◆ **Dataset entries**:
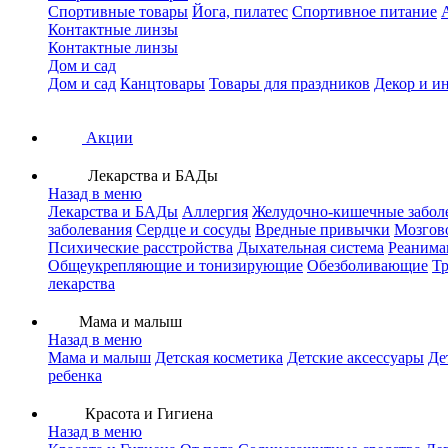
Спортивные товары
Йога, пилатес
Спортивное питание
Контактные линзы
Контактные линзы
Дом и сад
Дом и сад
Канцтовары
Товары для праздников
Декор и и
Акции
Лекарства и БАДы
Назад в меню
Лекарства и БАДы
Аллергия
Желудочно-кишечные забол
заболевания
Сердце и сосуды
Вредные привычки
Мозгов
Психические расстройства
Дыхательная система
Реанима
Общеукрепляющие и тонизирующие
Обезболивающие
Тр
лекарства
Мама и малыш
Назад в меню
Мама и малыш
Детская косметика
Детские аксессуары
Де
ребенка
Красота и Гигиена
Назад в меню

◆ **Exercise requirements**:
Reproduce the lines above letter for letter. The pictures stay behind.

◆ **Answer to the problem**:
Спортивные товары
Йога, пилатес
Спортивное питание
Контактные линзы
Контактные линзы
Дом и сад
Дом и сад
Канцтовары
Товары для праздников
Декор и и
Акции
Лекарства и БАДы
Назад в меню
Лекарства и БАДы
Аллергия
Желудочно-кишечные забол
заболевания
Сердце и сосуды
Вредные привычки
Мозгов
Психические расстройства
Дыхательная система
Реанима
Общеукрепляющие и тонизирующие
Обезболивающие
Тр
лекарства
Мама и малыш
Назад в меню
Мама и малыш
Детская косметика
Детские аксессуары
Де
ребенка
Красота и Гигиена
Назад в меню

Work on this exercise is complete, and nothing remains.